The 2014 Nobel Prize in Physics was awarded on Tuesday to Isamu Akasaki, Hiroshi Amano and Shuji Nakamura for the invention of efficient blue light-emitting diodes (LEDs), which have "enabled bright and energy-saving white light sources."
Akasaki, 85, of Japan, is a professor at Meijo University, Nagoya and a distinguished professor at Nagoya University. Since the 1960s, Akasaki has been researching ways to overcome the roadblocks facing high-performance blue LEDs and lasers. For his efforts, he has received the 2009 Kyoto Prize for Advanced Technology and the 2011 IEEE Edison Medal.
Amano, 54, of Japan, is also a professor at Nagoya University.
Nakamura, 60, a Japanese-American, is a professor in the College of Engineering at the University of California, Santa Barbara.
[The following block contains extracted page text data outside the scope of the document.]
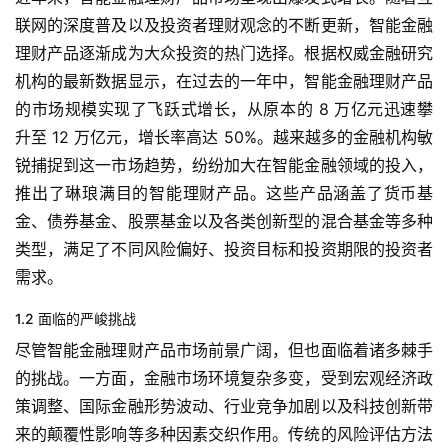
联网的深度普及以及投资者理财观念的不断更新，智能金融
理财产品逐渐成为大众投资的热门选择。根据权威金融研究
机构的最新数据显示，在过去的一年中，智能金融理财产品
的市场规模实现了飞跃式增长，从原本的 8 万亿元迅速攀
升至 12 万亿元，增长率高达 50%。越来越多的金融机构敏
锐捕捉到这一市场趋势，纷纷加大在智能金融领域的投入，
推出了琳琅满目的智能理财产品。这些产品涵盖了货币基
金、债券基金、股票基金以及各类创新型的混合基金等多种
类型，满足了不同风险偏好、投资目标和投资期限的投资者
需求。
1.2 面临的严峻挑战
尽管智能金融理财产品市场前景广阔，但也面临着诸多棘手
的挑战。一方面，金融市场环境复杂多变，受到宏观经济政
策调整、国际金融形势波动、行业竞争加剧以及科技创新带
来的颠覆性影响等多种因素交织作用。传统的风险评估方法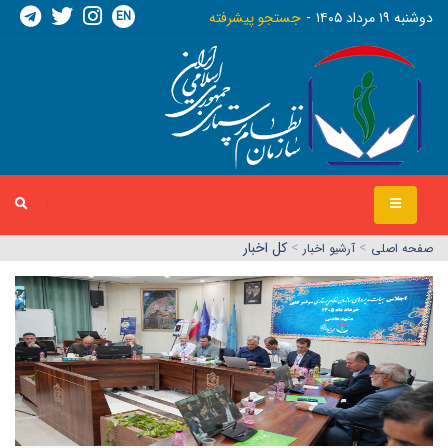
EN
دوشنبه ١٩ مرداد ١٤٠٥
جستجو پیشرفته
>
>
کل اخبار
صفحه اصلي
آرشیو اخبار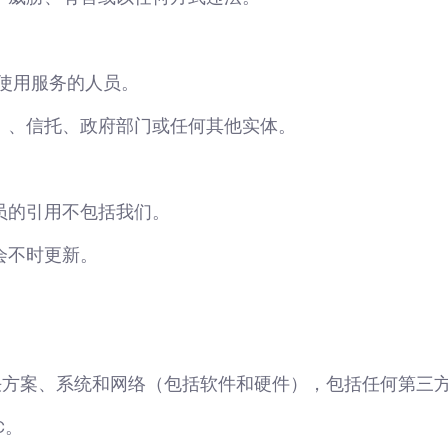
和使用服务的人员。
）、信托、政府部门或任何其他实体。
员的引用不包括我们。
会不时更新。
IT 解决方案、系统和网络（包括软件和硬件），包括任何第
C。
A recipient of the 2006 Millennium Technology Prize and the 2009 Harvey Prize, Nakamura has also worked on green LEDs, and created the white LED and blue laser diodes that are used in Blu-Ray discs and HD DVDs.
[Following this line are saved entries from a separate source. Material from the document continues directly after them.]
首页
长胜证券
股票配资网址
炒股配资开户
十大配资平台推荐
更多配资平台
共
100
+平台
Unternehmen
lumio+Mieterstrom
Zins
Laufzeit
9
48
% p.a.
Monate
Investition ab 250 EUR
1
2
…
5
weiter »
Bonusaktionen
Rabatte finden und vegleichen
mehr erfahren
Red and green light-emitting diodes had been around for decades, but without blue light, white lamps could not be created. Working together and separately, Akasaki, Amano and Nakamura devised those bright blue beams from their semiconductors, and launched "a fundamental transformation in light technology."
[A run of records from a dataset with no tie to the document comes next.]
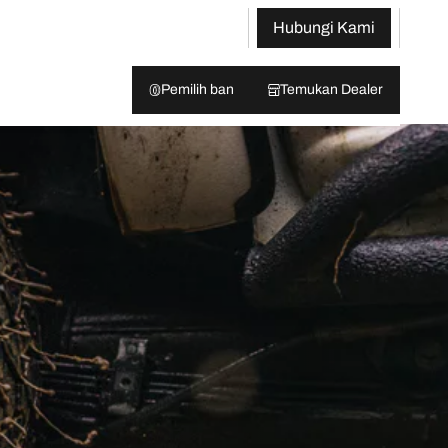
Hubungi Kami
Pemilih ban
Temukan Dealer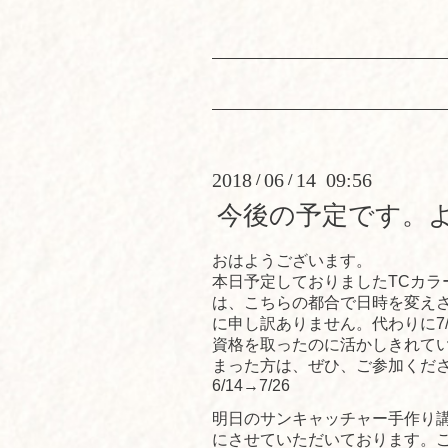
2018
06
14 09:56
/
/
今後の予定です。
おはようございます。
本日予定しておりましたTCカラ
は、こちらの都合で日時を変え
に申し訳ありません。代わりに7
資格を取ったのに活かしきれて
まった方は、ぜひ、ご参加くだ
6/14→7/26
明日のサンキャッチャー手作り
にさせていただいております。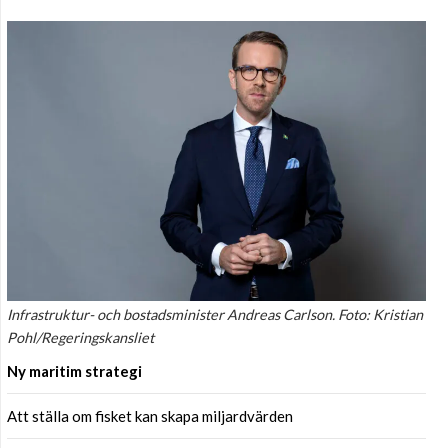
Infrastruktur- och bostadsminister Andreas Carlson. Foto: Kristian
Pohl/Regeringskansliet
Ny maritim strategi
Att ställa om fisket kan skapa miljardvärden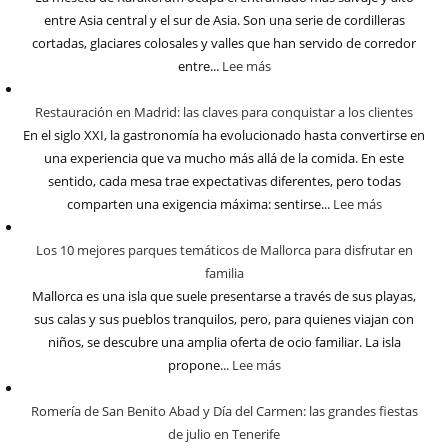
entre Asia central y el sur de Asia. Son una serie de cordilleras
cortadas, glaciares colosales y valles que han servido de corredor
entre...
Lee más
Restauración en Madrid: las claves para conquistar a los clientes
En el siglo XXI, la gastronomía ha evolucionado hasta convertirse en
una experiencia que va mucho más allá de la comida. En este
sentido, cada mesa trae expectativas diferentes, pero todas
comparten una exigencia máxima: sentirse...
Lee más
Los 10 mejores parques temáticos de Mallorca para disfrutar en
familia
Mallorca es una isla que suele presentarse a través de sus playas,
sus calas y sus pueblos tranquilos, pero, para quienes viajan con
niños, se descubre una amplia oferta de ocio familiar. La isla
propone...
Lee más
Romería de San Benito Abad y Día del Carmen: las grandes fiestas
de julio en Tenerife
With the advent of LED lamps, humanity now has longer lasting and more-efficient light sources. Using the same amount of energy, LED bulbs produce four times the light of a fluorescent bulb and nearly 20 times the light of a standard incandescent bulb, The New York Times reported.
"Incandescent light bulbs lit the 20th century; the 21st century will be lit by LED lamps," the Royal Swedish Academy of Sciences stated.
The Academy awards the Nobel Prize annually to "the person who shall have made the most important discovery or invention within the field of physics." It is one of five Nobel Prizes established by Alfred Nobel, inventor of dynamite, in his will in 1895.
Between 1901 and 2013, more than 560 Nobel Prizes were awarded to 876 people and organizations. Nobel laureates receive the title, a diploma, a gold medal and about $1.1 million in award money. If two winners are chosen for a single category, the prize is split in half. When more than two people or organizations are selected, the prize is distributed at the judges' discretion.